Kengo Kuma’s office has recently completed a project in the Asakusa district of Tokyo that acts as a gathering space for both tourists and local people interested in the culture of this unique district. As a former resident of San Francisco, where locals often prefer to keep a safe distance from anything that could be understood as a touristic center, this project manages to merge services for locals and tourists under one roof in a way that feels very normal and humane. Referred to as the Asakusa Culture Tourist Information Center, the eight‐story building rises above most of the surrounding rooftops in an area where the city tries to preserve what little is left of the feeling of Edo period Tokyo. Somehow though, this building manages to stand tall in a way that has the feeling of a bunch of neighborhood kids scrambling together to make a human pyramid for fun, rather than the self‐important new comer that you might be expecting.

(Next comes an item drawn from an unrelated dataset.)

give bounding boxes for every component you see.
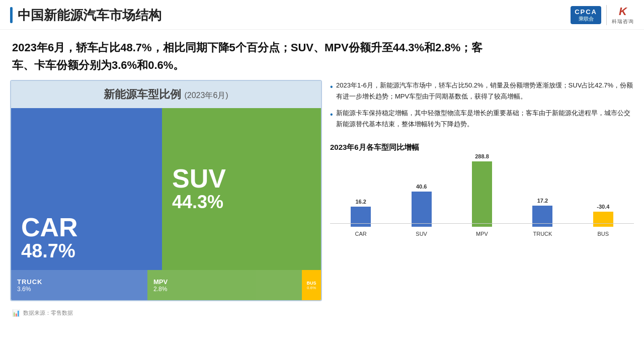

The first floor space is bustling with the activity of questions, answers and explanations being given to where is what, when is that, would you like to try this? The lobby opens up to a calmer space at the 2nd level that has a convenient long wooden counter to rest your elbows and take in the activity on the street below. Free wi‐fi and power outlets to recharge phones give you a chance to figure out where you are or where you want to go and check your email.
Each progressive floor takes on the shape of a house of its own as they stack vertically. Walking up through the building its clear that the project had to keep to a tight budget, but I appreciated the effort that was put into making the most of simple, affordable materials. There are spaces for exhibitions, movie screenings, community classes and meetings and on the roof level a viewing deck and a small cafe.
Accessible and free of charge, the roof deck is a great place to take in the views of Tokyo that always amaze me as they extend out in every direction as far you can see. A refreshing alternative to some of the glitzier venues that charge for access to city views and are often over crowded. I think this project captures a more human side of our role as architects in designing buildings that can serve a community in a positive way.